## Task statement
Write out the listing below in full and exactly, leaving out every picture.

** Opening Records for the exercise block **

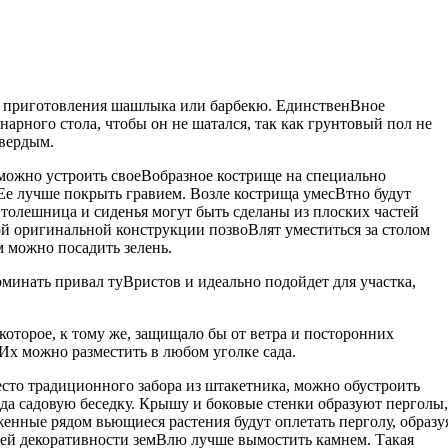
ля приготовления шашлыка или барбекю. ЕдинственВ­ное
нарного стола, чтобы он не шатался, так как грунтовый пол не
твердым.
ожно устроить своеВ­образное кострище на специально
Ее лучше покрыть гравием. Возле кострища умесВ­тно будут
 Столешница и сиденья могут быть сделаны из плоских частей
ой оригинальной конструкции позвоВ­лят уместиться за столом
 можно посадить зелень.
минать привал туВ­ристов и идеально подойдет для участка,
которое, к тому же, защищало бы от ветра и посторонних
 Их можно разместить в любом уголке сада.
сто традиционного забора из штакетника, можно обустроить
ода садовую беседку. Крышу и боковые стенки образуют перголы,
енные рядом вьющиеся растения будут оплетать перголу, образу
ей декоративности земВ­лю лучше вымостить камнем. Такая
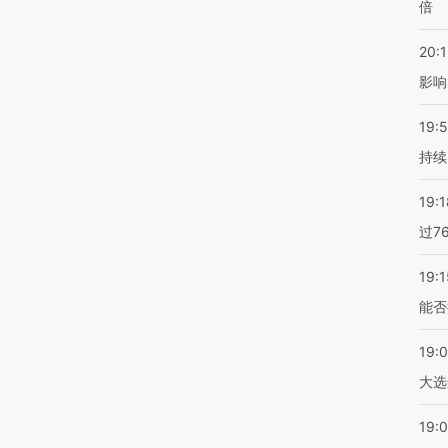
倍
20:1
影响
19:5
持续
19:1
过7
19:1
能否
19:
大选
19:0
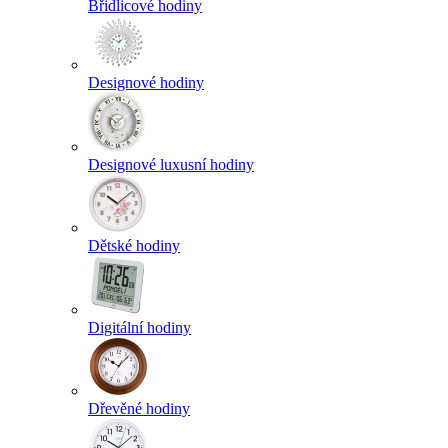
Břidlicové hodiny
Designové hodiny
Designové luxusní hodiny
Dětské hodiny
Digitální hodiny
Dřevěné hodiny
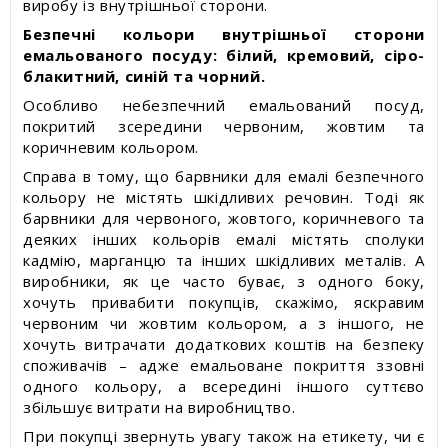
виробу із внутрішньої сторони.
Безпечні кольори внутрішньої сторони
емальованого посуду: білий, кремовий, сіро-
блакитний, синій та чорний.
Особливо небезпечний емальований посуд,
покритий зсередини червоним, жовтим та
коричневим кольором.
Справа в тому, що барвники для емалі безпечного
кольору не містять шкідливих речовин. Тоді як
барвники для червоного, жовтого, коричневого та
деяких інших кольорів емалі містять сполуки
кадмію, марганцю та інших шкідливих металів. А
виробники, як це часто буває, з одного боку,
хочуть привабити покупців, скажімо, яскравим
червоним чи жовтим кольором, а з іншого, не
хочуть витрачати додаткових коштів на безпеку
споживачів – адже емальоване покриття ззовні
одного кольору, а всередині іншого суттєво
збільшує витрати на виробництво.
При покупці звернуть увагу також на етикету, чи є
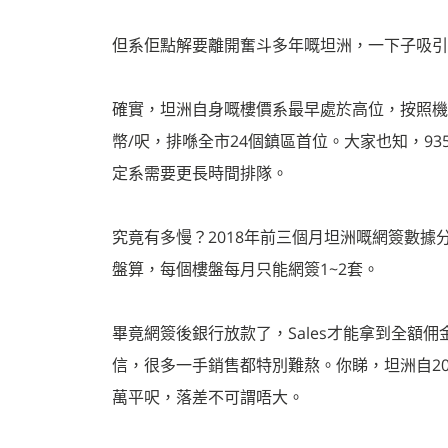
但系佢點解要離開奮斗多年嘅坦洲，一下子吸引
確實，坦洲自身嘅樓價系最早處於高位，按照機構
幣/呎，排喺全市24個鎮區首位。大家也知，93
定系需要更長時間排隊。
究竟有多慢？2018年前三個月坦洲嘅網簽數據分
盤算，每個樓盤每月只能網簽1~2套。
畢竟網簽後銀行放款了，Sales才能拿到全額佣
信，很多一手銷售都特別難熬。你睇，坦洲自201
萬平呎，落差不可謂唔大。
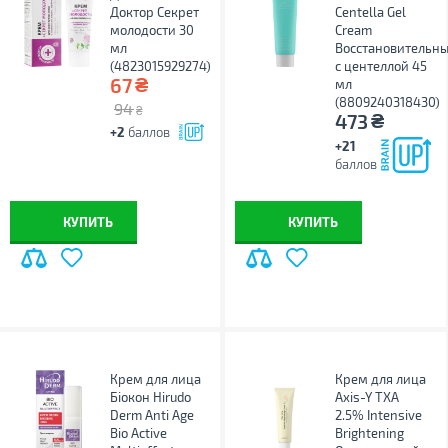
Доктор Секрет
Centella Gel
молодости 30
Cream
мл
Восстановительн
(4823015929274)
с центеллой 45
₴
67
мл
(8809240318430)
94
₴
₴
473
+2
баллов
+21
баллов
КУПИТЬ
КУПИТЬ
Крем для лица
Крем для лица
Біокон Hirudo
Axis-Y TXA
Derm Anti Age
2.5% Intensive
Bio Active
Brightening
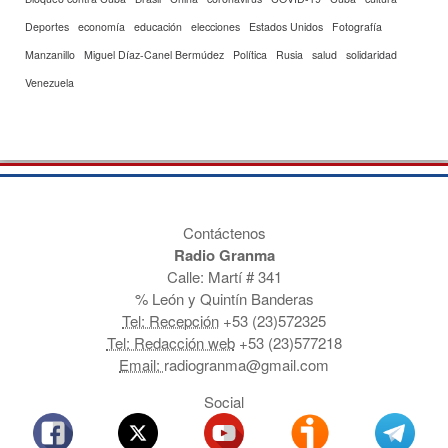
Deportes
economía
educación
elecciones
Estados Unidos
Fotografía
Manzanillo
Miguel Díaz-Canel Bermúdez
Política
Rusia
salud
solidaridad
Venezuela
Contáctenos
Radio Granma
Calle: Martí # 341
% León y Quintín Banderas
Tel: Recepción
+53 (23)572325
Tel: Redacción web
+53 (23)577218
Email:
radiogranma@gmail.com
Social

** Closing Records for the exercise block **

## Output for this task
ля приготовления шашлыка или барбекю. ЕдинственВ­ное
нарного стола, чтобы он не шатался, так как грунтовый пол не
твердым.
ожно устроить своеВ­образное кострище на специально
Ее лучше покрыть гравием. Возле кострища умесВ­тно будут
 Столешница и сиденья могут быть сделаны из плоских частей
ой оригинальной конструкции позвоВ­лят уместиться за столом
 можно посадить зелень.
минать привал туВ­ристов и идеально подойдет для участка,
которое, к тому же, защищало бы от ветра и посторонних
 Их можно разместить в любом уголке сада.
сто традиционного забора из штакетника, можно обустроить
ода садовую беседку. Крышу и боковые стенки образуют перголы,
енные рядом вьющиеся растения будут оплетать перголу, образу
ей декоративности земВ­лю лучше вымостить камнем. Такая
倍
20:1
影响
19:5
持续
19:1
过7
19:1
能否
19:
大选
19:0
Břidlicové hodiny
Designové hodiny
Designové luxusní hodiny
Dětské hodiny
Digitální hodiny
Dřevěné hodiny
виробу із внутрішньої сторони.
Безпечні кольори внутрішньої сторони
емальованого посуду: білий, кремовий, сіро-
блакитний, синій та чорний.
Особливо небезпечний емальований посуд,
покритий зсередини червоним, жовтим та
коричневим кольором.
Справа в тому, що барвники для емалі безпечного
кольору не містять шкідливих речовин. Тоді як
барвники для червоного, жовтого, коричневого та
деяких інших кольорів емалі містять сполуки
кадмію, марганцю та інших шкідливих металів. А
виробники, як це часто буває, з одного боку,
хочуть привабити покупців, скажімо, яскравим
червоним чи жовтим кольором, а з іншого, не
хочуть витрачати додаткових коштів на безпеку
споживачів – адже емальоване покриття ззовні
одного кольору, а всередині іншого суттєво
збільшує витрати на виробництво.
При покупці звернуть увагу також на етикету, чи є
但系佢點解要離開奮斗多年嘅坦洲，一下子吸引
確實，坦洲自身嘅樓價系最早處於高位，按照機構
幣/呎，排喺全市24個鎮區首位。大家也知，93
定系需要更長時間排隊。
究竟有多慢？2018年前三個月坦洲嘅網簽數據分
盤算，每個樓盤每月只能網簽1~2套。
畢竟網簽後銀行放款了，Sales才能拿到全額佣
信，很多一手銷售都特別難熬。你睇，坦洲自201
萬平呎，落差不可謂唔大。
Доктор Секрет
Centella Gel
молодости 30
Cream
мл
Восстановительн
(4823015929274)
с центеллой 45
₴
67
мл
(8809240318430)
94
₴
₴
473
+2
баллов
+21
баллов
КУПИТЬ
КУПИТЬ
Крем для лица
Крем для лица
Біокон Hirudo
Axis-Y TXA
Derm Anti Age
2.5% Intensive
Bio Active
Brightening
Deportes
economía
educación
elecciones
Estados Unidos
Fotografía
Manzanillo
Miguel Díaz-Canel Bermúdez
Política
Rusia
salud
solidaridad
Venezuela
Contáctenos
Radio Granma
Calle: Martí # 341
% León y Quintín Banderas
Tel: Recepción
+53 (23)572325
Tel: Redacción web
+53 (23)577218
Email:
radiogranma@gmail.com
Social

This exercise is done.